◆ What you are asked to do
Copy the lines of the data below exactly, starting at the first and stopping after the line that contains "artout dans le monde"; include no pictures.
BEGIN
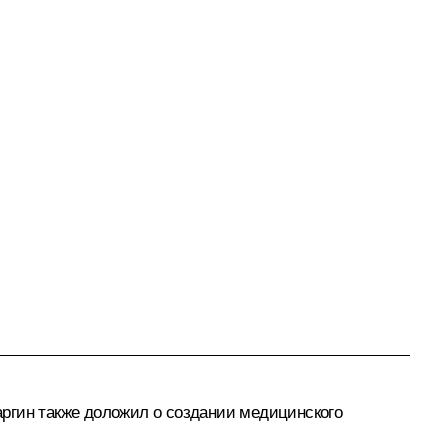
ргин также доложил о создании медицинского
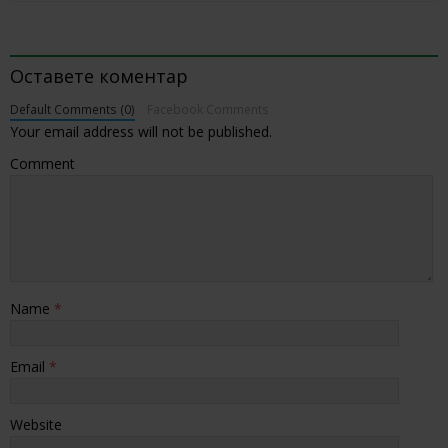
BE THE FIRST TO COMMENT
Оставете коментар
Default Comments (0)
Facebook Comments
Your email address will not be published.
Comment
Name
*
Email
*
Website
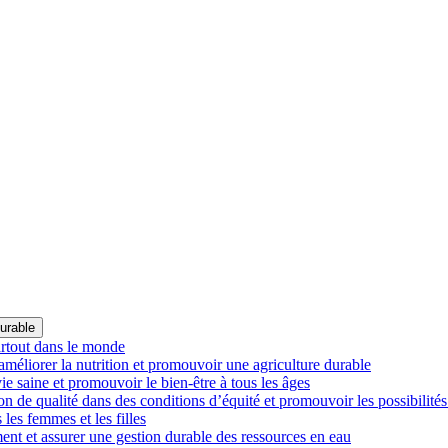
durable
artout dans le monde
améliorer la nutrition et promouvoir une agriculture durable
 saine et promouvoir le bien-être à tous les âges
n de qualité dans des conditions d’équité et promouvoir les possibilités
les femmes et les filles
ment et assurer une gestion durable des ressources en eau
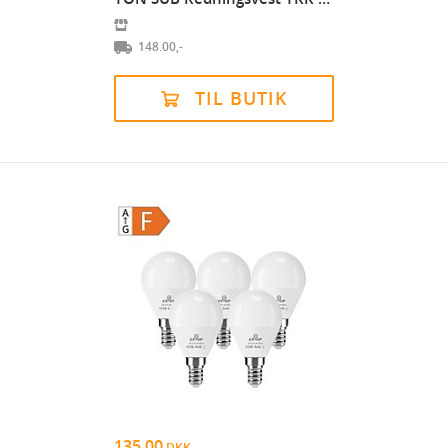
148.00,-
TIL BUTIK
135.00
DKK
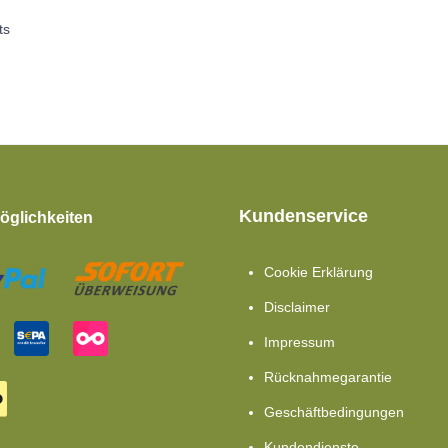
ts
Kundenservice
glichkeiten
Cookie Erklärung
Disclaimer
Impressum
Rücknahmegarantie
Geschäftbedingungen
Kundendienste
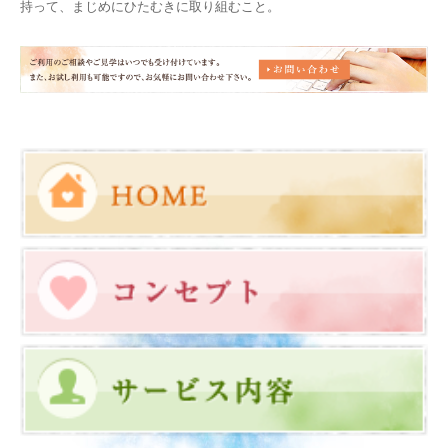
持って、まじめにひたむきに取り組むこと。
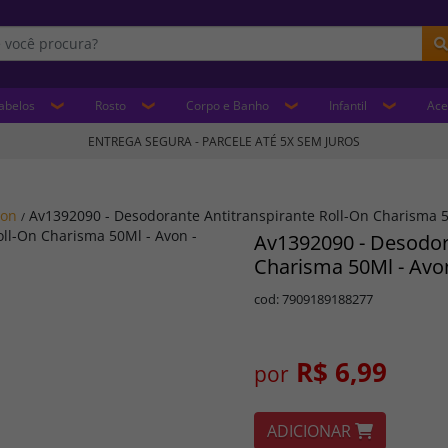
abelos
Rosto
Corpo e Banho
Infantil
Ace
ENTREGA SEGURA - PARCELE ATÉ 5X SEM JUROS
von
Av1392090 - Desodorante Antitranspirante Roll-On Charisma 
/
Av1392090 - Desodor
Charisma 50Ml - Avo
cod: 7909189188277
R$ 6,99
por
ADICIONAR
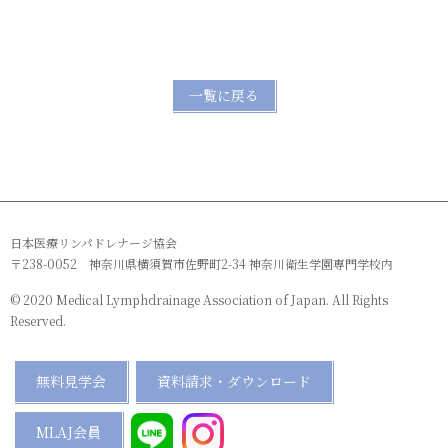
一覧に戻る
日本医療リンパドレナージ協会
〒238-0052 神奈川県横須賀市佐野町2-34 神奈川衛生学園専門学校内
© 2020 Medical Lymphdrainage Association of Japan. All Rights
Reserved.
無料見学会
資料請求・ダウンロード
MLAJ会員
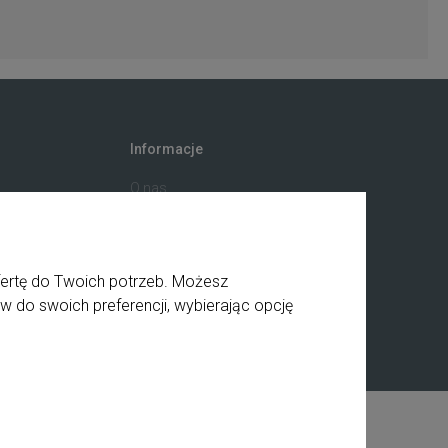
Informacje
O nas
ściowy
Private label
ia
Kontakt
a
BHP
fertę do Twoich potrzeb. Możesz
Receptury
w do swoich preferencji, wybierając opcję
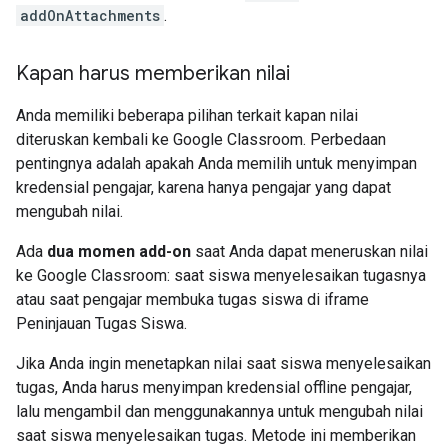
addOnAttachments
.
Kapan harus memberikan nilai
Anda memiliki beberapa pilihan terkait kapan nilai
diteruskan kembali ke Google Classroom. Perbedaan
pentingnya adalah apakah Anda memilih untuk menyimpan
kredensial pengajar, karena hanya pengajar yang dapat
mengubah nilai.
Ada
dua momen add-on
saat Anda dapat meneruskan nilai
ke Google Classroom: saat siswa menyelesaikan tugasnya
atau saat pengajar membuka tugas siswa di iframe
Peninjauan Tugas Siswa.
Jika Anda ingin menetapkan nilai saat siswa menyelesaikan
tugas, Anda harus menyimpan kredensial offline pengajar,
lalu mengambil dan menggunakannya untuk mengubah nilai
saat siswa menyelesaikan tugas. Metode ini memberikan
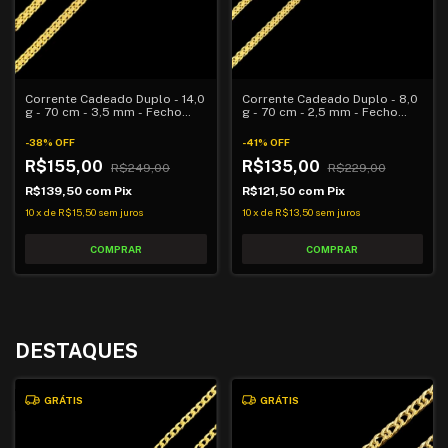
Corrente Cadeado Duplo - 14,0
Corrente Cadeado Duplo - 8,0
g - 70 cm - 3,5 mm - Fecho
g - 70 cm - 2,5 mm - Fecho
Gaveta
Gaveta
-
38
%
OFF
-
41
%
OFF
R$155,00
R$135,00
R$249,00
R$229,00
R$139,50
com
Pix
R$121,50
com
Pix
10
x
de
R$15,50
sem juros
10
x
de
R$13,50
sem juros
DESTAQUES
GRÁTIS
GRÁTIS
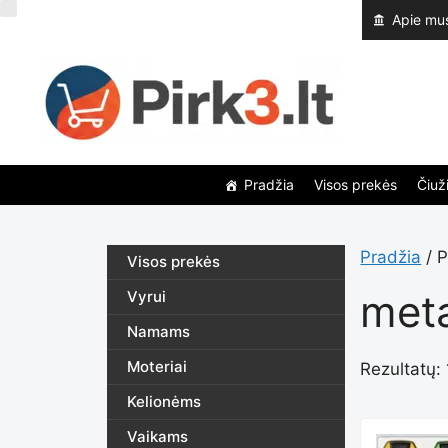
Pereiti
Apie mu
prie
turinio
Pradžia
Visos prekės
Čiuži
Pradžia
/ P
Visos prekės
meta
Vyrui
Namams
Moteriai
Rezultatų: 
Kelionėms
Vaikams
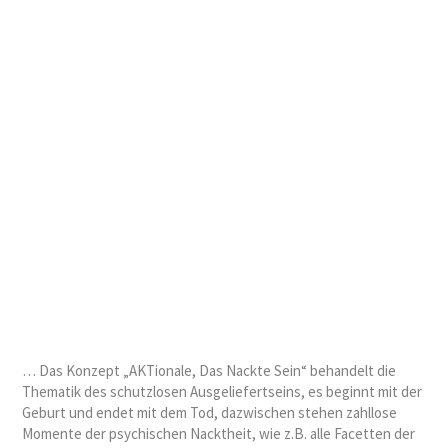
… Das Konzept „AKTionale, Das Nackte Sein“ behandelt die
Thematik des schutzlosen Ausgeliefertseins, es beginnt mit der
Geburt und endet mit dem Tod, dazwischen stehen zahllose
Momente der psychischen Nacktheit, wie z.B. alle Facetten der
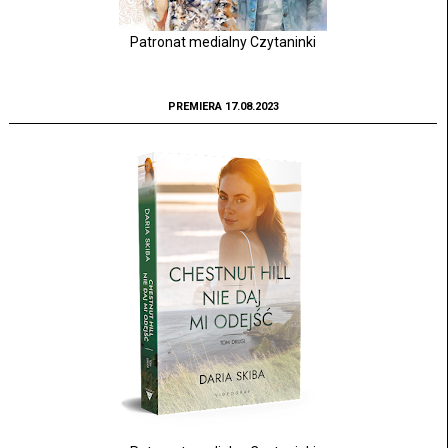
Patronat medialny Czytaninki
PREMIERA 17.08.2023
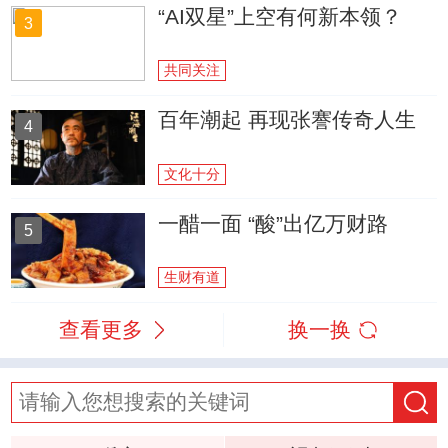
“AI双星”上空有何新本领？
3
共同关注
百年潮起 再现张謇传奇人生
4
文化十分
一醋一面 “酸”出亿万财路
5
生财有道
查看更多
换一换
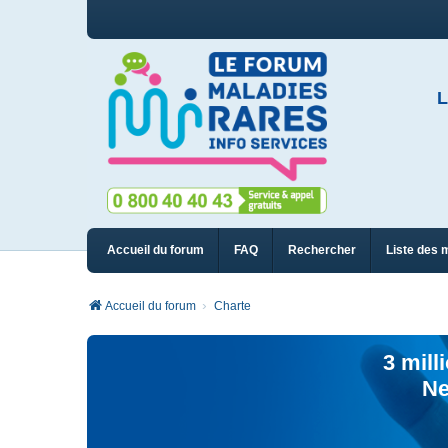
L
Accueil du forum
FAQ
Rechercher
Liste des 
Accueil du forum
Charte
3 mill
Ne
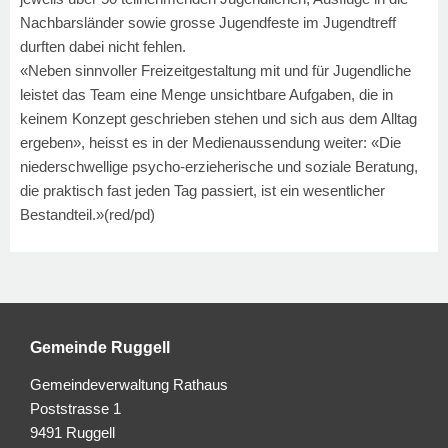
Nachbarsländer sowie grosse Jugendfeste im Jugendtreff
durften dabei nicht fehlen.
«Neben sinnvoller Freizeitgestaltung mit und für Jugendliche
leistet das Team eine Menge unsichtbare Aufgaben, die in
keinem Konzept geschrieben stehen und sich aus dem Alltag
ergeben», heisst es in der Medienaussendung weiter: «Die
niederschwellige psycho-erzieherische und soziale Beratung,
die praktisch fast jeden Tag passiert, ist ein wesentlicher
Bestandteil.»
(red/pd)
Gemeinde Ruggell
Gemeindeverwaltung Rathaus
Poststrasse 1
9491 Ruggell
END
◆ Task output
ргин также доложил о создании медицинского
BE THE FIRST TO COMMENT
Оставете коментар
Default Comments (0)
Facebook Comments
Your email address will not be published.
Comment
Name
*
Email
*
Website
durable
artout dans le monde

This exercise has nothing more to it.